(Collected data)

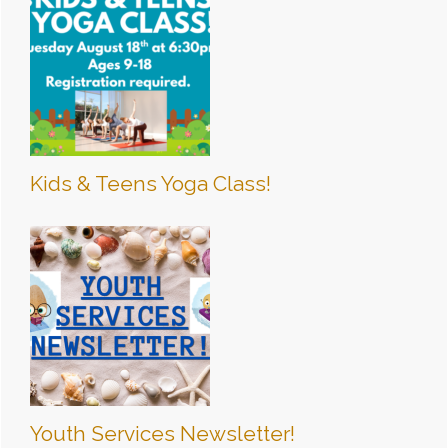
Kids & Teens Yoga Class!
Youth Services Newsletter!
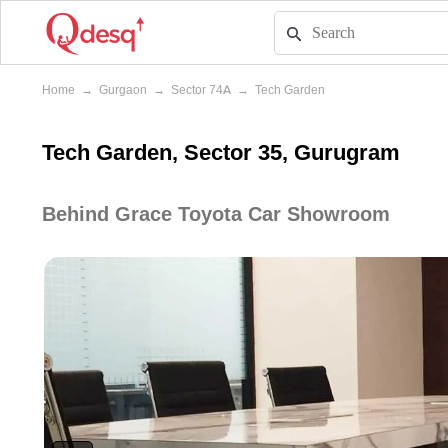
Home
→
Gurgaon
→
Sector 74A
→
Tech Garden
Tech Garden, Sector 35, Gurugram
Behind Grace Toyota Car Showroom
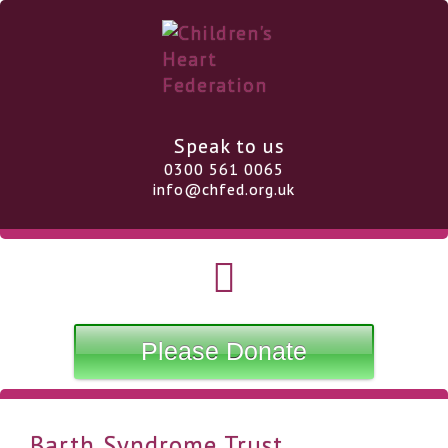
Speak to us
0300 561 0065
info@chfed.org.uk
Please Donate
Barth Syndrome Trust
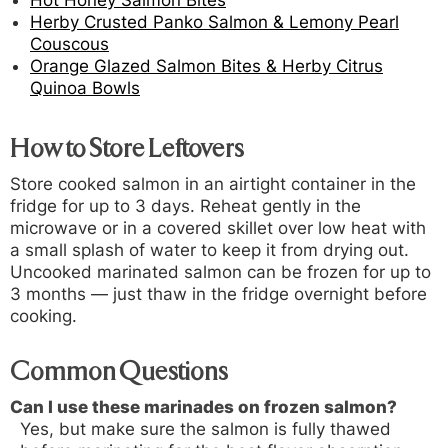
Herby Crusted Panko Salmon & Lemony Pearl
Couscous
Orange Glazed Salmon Bites & Herby Citrus
Quinoa Bowls
How to Store Leftovers
Store cooked salmon in an airtight container in the
fridge for up to 3 days. Reheat gently in the
microwave or in a covered skillet over low heat with
a small splash of water to keep it from drying out.
Uncooked marinated salmon can be frozen for up to
3 months — just thaw in the fridge overnight before
cooking.
Common Questions
Can I use these marinades on frozen salmon?
Yes, but make sure the salmon is fully thawed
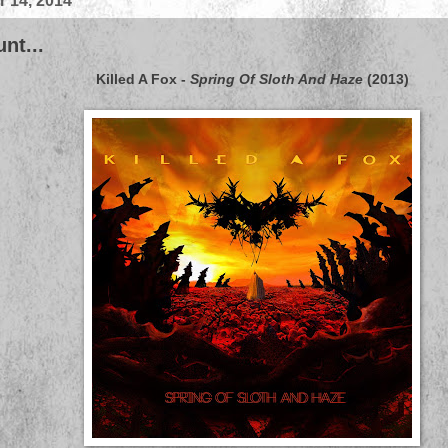
 14, 2014
nt...
Killed A Fox
-
Spring Of Sloth And Haze
(2013)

- WHAT IS EXPECTED
What is needed is a word-for-word transcription of all the entries, with the pictures dropped.

- EXERCISE RESULT
Kids & Teens Yoga Class!
Youth Services Newsletter!
Home
→
Gurgaon
→
Sector 74A
→
Tech Garden
Tech Garden, Sector 35, Gurugram
Behind Grace Toyota Car Showroom
Speak to us
0300 561 0065
info@chfed.org.uk
Please Donate
Barth Syndrome Trust
Herby Crusted Panko Salmon & Lemony Pearl
Couscous
Orange Glazed Salmon Bites & Herby Citrus
Quinoa Bowls
How to Store Leftovers
Store cooked salmon in an airtight container in the
fridge for up to 3 days. Reheat gently in the
microwave or in a covered skillet over low heat with
a small splash of water to keep it from drying out.
Uncooked marinated salmon can be frozen for up to
3 months — just thaw in the fridge overnight before
cooking.
Common Questions
Can I use these marinades on frozen salmon?
Yes, but make sure the salmon is fully thawed
 14, 2014
nt...
Killed A Fox
-
Spring Of Sloth And Haze
(2013)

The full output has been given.